Notwithstanding the foregoing provisions of this Section 6.16, the difference (up to $5,000,000.00) between (i) the maximum aggregate Capital Expenditures permitted in any year, and (ii) the actual aggregate Capital Expenditures made for such year, shall be permitted as a carry-over in any subsequent year and shall increase the maximum Capital Expenditures permitted for any such subsequent year (including any Capital Expenditures permitted in such subsequent year attributable to the purchase of aircraft).
e. Financial Covenants.
(i) Section 6.24.1 of the Credit Agreement is hereby revised and replaced in its entirety by the following:
Section 6.24.1 Fixed Charge Coverage Ratio. The Borrower will not permit the Fixed Charge Coverage Ratio (determined as of the end of each of its fiscal quarters for the then most recently ended four fiscal quarters), to be less than 1.25 to 1.0 at any time.
(ii) Section 6.24.3 of the Credit Agreement is hereby revised and replaced in its entirety by the following:
Section 6.24.3 Minimum Tangible Net Worth. The Borrower will at all times maintain Consolidated Tangible Net Worth of not less than (i) as of Borrowers fiscal year-end 2004, $43,000,000.00, and (ii) as of the last day of each of Borrowers fiscal years thereafter, that amount which is equal to the sum of the minimum Consolidated Tangible Net Worth required to be maintained by Borrower in accordance with this Section as of the last day of Borrowers prior fiscal year, and 50% of Consolidated Net Income for such prior fiscal year; provided that if such Consolidated Net Income is negative in any fiscal year, the amount added in the subsequent fiscal year shall be zero.
e. Default.
The following Section 7.18 is hereby added to the Credit Agreement:
Section 7.18. Failure by Borrower to pay all amounts owing under or in connection with the CIT Loan as and when due, or the default by Borrower in the performance of any term, provision or condition contained in any document,
instrument, security agreement or other agreement evidencing or securing the CIT Loan or under which the CIT Loan is created or governed, or any other event shall occur or condition exist, the effect of which is to cause or permit the holder(s) of the CIT Loan to cause the obligations of the Borrower thereunder to become due prior to its stated maturity; giving effect, in each such instance to any grace or cure period applicable under the CIT Loan; provided, however, that this Section 7.18 shall be void and of no further effect at such time as the outstanding principal balance, together with all interest and other sums owing in connection therewith, shall be equal to or less than $1,000,000.00.
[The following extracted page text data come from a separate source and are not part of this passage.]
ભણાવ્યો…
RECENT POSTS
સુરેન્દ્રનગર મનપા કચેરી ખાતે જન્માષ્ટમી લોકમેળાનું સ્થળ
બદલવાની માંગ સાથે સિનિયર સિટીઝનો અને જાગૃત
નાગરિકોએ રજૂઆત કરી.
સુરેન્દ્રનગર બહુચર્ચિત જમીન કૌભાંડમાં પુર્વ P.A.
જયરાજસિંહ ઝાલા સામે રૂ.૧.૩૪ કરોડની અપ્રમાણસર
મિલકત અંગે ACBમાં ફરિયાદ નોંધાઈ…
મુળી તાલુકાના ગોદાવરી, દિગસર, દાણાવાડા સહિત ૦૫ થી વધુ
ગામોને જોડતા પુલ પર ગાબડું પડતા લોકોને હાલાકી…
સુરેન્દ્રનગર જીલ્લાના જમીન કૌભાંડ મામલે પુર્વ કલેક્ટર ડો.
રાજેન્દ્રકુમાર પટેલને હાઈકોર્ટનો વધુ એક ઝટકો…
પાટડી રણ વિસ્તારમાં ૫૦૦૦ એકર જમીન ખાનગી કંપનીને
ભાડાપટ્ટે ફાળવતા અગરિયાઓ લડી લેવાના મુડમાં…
f. Amendments to Loan Documents. The following subpart (v) is hereby added to Section 12.13 of the Credit Agreement:
(v) Except as specifically provided herein or in the Security Documents, release all or any substantial portion of the property which constitutes Collateral under the Security Documents (substantial portion meaning property having a book value equal to more than 10% of the book value of the Collateral); provided, however, that the Agent may, with the consent or at the instruction of the Required Lenders, release any property which constitutes Collateral under the Security Documents as long as a first position security interest and/or lien is granted in favor of Agent, for the ratable benefit of the Lenders, encumbering additional or replacement property having an equal or greater value and said additional or replacement property thereafter constitutes Collateral under the Security Documents.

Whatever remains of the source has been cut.